Not knowing that I had an actual condition, even with intensive therapy, I tried to contain the problem, contain my own fears. I planned my days meticulously, my planner never leaving my sight. I thought that if I could only control my life, that everything will be o.k. I even planned time to just “veg” so that I can have sometime where I don’t have to worry about anything, I limited my activities so that unforeseen circumstances had a lesser chance of happening (that’s the scientist in me). Nothing worked. Instead, I created a whole host of new fears, fears that I will not stick to my to-do list, that I will not enjoy anything including my downtime, that I am basically doomed to live this life forever. My fear of failure became my identity. If I didn’t fail at something, it was probably thanks to someone else. I never gave myself credit for anything, the voice of low self-esteem yelling in my head that there was no way I could succeed at anything, even in the face of occasional successes, which I could never explain to myself. I would start personal projects with the optimism of a toddler about to build a Lego castle, only to see that enthusiasm falter as I got overwhelmed yet again by my own fears. Life became unbearable.

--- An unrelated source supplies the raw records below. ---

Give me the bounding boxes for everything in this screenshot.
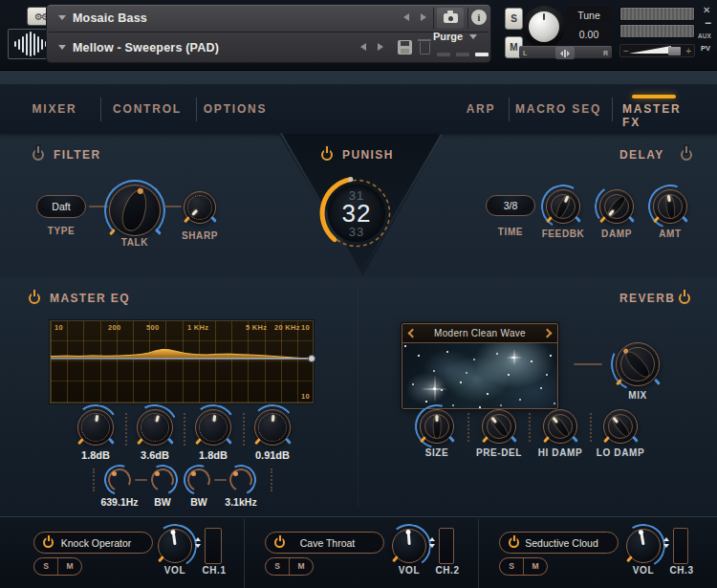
delay-amount-knob[interactable] [653, 189, 687, 224]
star-flare-small [513, 357, 515, 359]
channel2-power-icon[interactable] [274, 537, 285, 548]
star-flare [433, 387, 436, 390]
punish-knob[interactable]: 31 32 33 [321, 178, 392, 249]
tab-master-fx[interactable]: MASTER FX [622, 102, 685, 129]
solo-button[interactable]: S [505, 8, 523, 30]
delay-damp-knob[interactable] [599, 189, 634, 224]
channel2-volume-knob[interactable] [392, 529, 426, 563]
channel3-solo-button[interactable]: S [500, 558, 523, 575]
channel1-select-button[interactable]: Knock Operator [33, 532, 153, 554]
volume-handle[interactable] [668, 47, 681, 55]
purge-menu[interactable]: Purge [433, 31, 463, 42]
eq-band2-gain-knob[interactable] [137, 409, 173, 446]
reverb-predelay-knob[interactable] [482, 409, 516, 444]
channel3-volume-stepper[interactable] [663, 537, 669, 548]
channel2-meter [439, 528, 454, 564]
reverb-preset-box: Modern Clean Wave [402, 323, 558, 409]
channel1-volume-stepper[interactable] [195, 537, 201, 548]
channel3-select-button[interactable]: Seductive Cloud [499, 532, 619, 554]
info-button[interactable] [471, 10, 487, 25]
reverb-preset-name[interactable]: Modern Clean Wave [402, 324, 557, 343]
reverb-title: REVERB [619, 292, 675, 305]
punish-power-icon[interactable] [321, 149, 333, 161]
chevron-down-icon[interactable] [469, 34, 477, 39]
delay-feedback-knob[interactable] [546, 189, 580, 224]
reverb-size-knob[interactable] [420, 409, 454, 444]
delay-title: DELAY [619, 148, 664, 162]
channel2-select-button[interactable]: Cave Throat [265, 532, 384, 554]
instrument-name[interactable]: Mosaic Bass [73, 11, 147, 25]
save-icon[interactable] [398, 40, 412, 54]
prev-instrument-icon[interactable] [403, 13, 409, 21]
pan-slider[interactable]: L R [519, 46, 612, 58]
tab-mixer[interactable]: MIXER [32, 102, 76, 116]
eq-freq1-knob[interactable] [107, 468, 132, 492]
channel3-power-icon[interactable] [509, 537, 519, 548]
snapshot-camera-button[interactable] [437, 8, 464, 29]
eq-gain-handle[interactable] [308, 355, 315, 362]
tab-control[interactable]: CONTROL [113, 102, 182, 116]
channel2-mute-button[interactable]: M [289, 558, 313, 575]
eq-band2-gain-value: 3.6dB [141, 449, 169, 461]
eq-graph[interactable]: 10 200 500 1 KHz 5 KHz 20 KHz 10 10 [50, 320, 314, 403]
prev-preset-icon[interactable] [360, 43, 366, 51]
delay-time-dropdown[interactable]: 3/8 [486, 195, 535, 216]
eq-bw2-knob[interactable] [186, 468, 211, 492]
delay-power-icon[interactable] [681, 149, 692, 161]
channel3-vol-label: VOL [633, 565, 654, 576]
channel1-solo-button[interactable]: S [34, 558, 57, 575]
reverb-preset-image [402, 343, 557, 408]
talk-knob[interactable] [109, 185, 161, 236]
channel1-volume-knob[interactable] [158, 529, 192, 563]
level-meter-right [619, 24, 695, 38]
tab-options[interactable]: OPTIONS [204, 102, 268, 116]
channel2-solo-button[interactable]: S [266, 558, 289, 575]
reverb-lodamp-knob[interactable] [603, 409, 638, 444]
camera-icon [444, 13, 458, 23]
minimize-icon[interactable]: − [705, 16, 711, 30]
filter-type-dropdown[interactable]: Daft [36, 195, 86, 218]
preset-name[interactable]: Mellow - Sweepers (PAD) [73, 41, 219, 54]
next-preset-icon[interactable] [378, 43, 383, 51]
eq-band4-gain-value: 0.91dB [255, 449, 290, 461]
delete-icon[interactable] [420, 42, 430, 54]
channel3-volume-knob[interactable] [626, 529, 661, 563]
reverb-hidamp-knob[interactable] [543, 409, 577, 444]
tune-label: Tune [566, 7, 612, 23]
eq-freq2-knob[interactable] [228, 468, 253, 492]
tab-macro-seq[interactable]: MACRO SEQ [515, 102, 601, 116]
filter-power-icon[interactable] [33, 149, 44, 161]
output-volume-slider[interactable]: − + [619, 44, 695, 57]
channel1-vol-label: VOL [164, 565, 185, 576]
tune-knob[interactable] [529, 11, 559, 42]
eq-band1-gain-knob[interactable] [77, 409, 114, 446]
eq-band4-gain-knob[interactable] [254, 409, 291, 446]
channel1-ch-label: CH.1 [202, 565, 226, 576]
tab-arp[interactable]: ARP [467, 102, 496, 116]
eq-freq2-value: 3.1kHz [225, 496, 256, 508]
reverb-power-icon[interactable] [679, 293, 690, 304]
tune-value[interactable]: 0.00 [566, 26, 612, 42]
tab-bar [0, 84, 717, 134]
active-tab-indicator [632, 95, 676, 98]
reverb-mix-knob[interactable] [616, 342, 660, 386]
punish-value: 32 [342, 202, 372, 226]
punish-title: PUNISH [342, 148, 394, 162]
chevron-down-icon[interactable] [58, 45, 66, 50]
master-eq-title: MASTER EQ [50, 292, 130, 305]
next-instrument-icon[interactable] [421, 13, 426, 21]
eq-bw1-knob[interactable] [150, 468, 175, 492]
aux-button[interactable]: AUX [698, 33, 711, 39]
pv-button[interactable]: PV [701, 44, 710, 53]
master-eq-power-icon[interactable] [29, 293, 40, 304]
eq-band3-gain-value: 1.8dB [199, 449, 228, 461]
close-icon[interactable]: ✕ [703, 5, 710, 15]
channel1-power-icon[interactable] [43, 537, 54, 548]
channel3-mute-button[interactable]: M [523, 558, 547, 575]
channel2-volume-stepper[interactable] [429, 537, 435, 548]
chevron-down-icon[interactable] [58, 15, 66, 20]
sharp-knob[interactable] [184, 191, 216, 224]
pan-handle[interactable] [555, 47, 575, 59]
eq-band3-gain-knob[interactable] [195, 409, 231, 446]
channel1-mute-button[interactable]: M [57, 558, 81, 575]
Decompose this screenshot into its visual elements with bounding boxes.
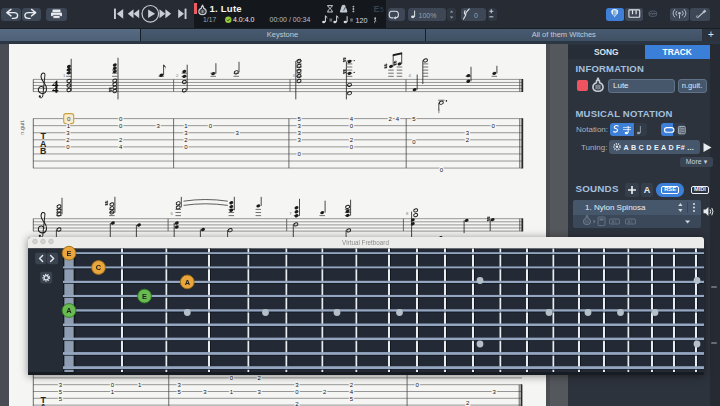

Until I had a wakeup call.
Recently, I was given a task at work that I had never done before. I won’t bore you with the details, but suffice it to say that the entire time I was meeting with my boss about that task, I was in full panic mode. I felt jittery, my hands were sweaty and my heart was thumping in my chest so loudly I could hear it. I barely focused on what my boss was saying to me because the self-sabotaging voice inside of me was so very loud, reminding me that I will fail at that task, no doubt about it. My boss noticed and gently reassured me that I was up to the challenge. I thanked him and ran to the bathroom, and actually cried. I am not sure what the tears were for; fear, relief, gratitude that someone actually believed in me more than I believed in myself. I washed my face and went back to my office, and the task went very well.
It was the wakeup call that I needed. I knew at that point, with absolute certainty, that my condition was not a quirk, that my life was not normal. I started researching different mental health issues, until I came across the one article that answered all of my questions. Yes, I live with anxiety. My body-mate finally had a name.
I firmly believe that half the solution is in isolating the problem, but where do I go from here?
I could resort to pharmaceuticals, and there is nothing wrong with that. In fact, I could end up seeing immediate results if I go that route. However, when digging a little deeper, it turns out that exercise (that dirty little word) does wonders for people living with anxiety. The solution to decades of anxiety lied in breaking a sweat. Who knew?
This story does not have a happy ending … yet. My condition, as is my life, is a work-in-progress.
The jury is still out for now, but my promise to you, my dear reader, on this somewhat calm day, is that I will get a hold of my anxiety, no matter how long it takes me.
Don’t believe me? I am happy to surrender my planner to you … Well, give me some time.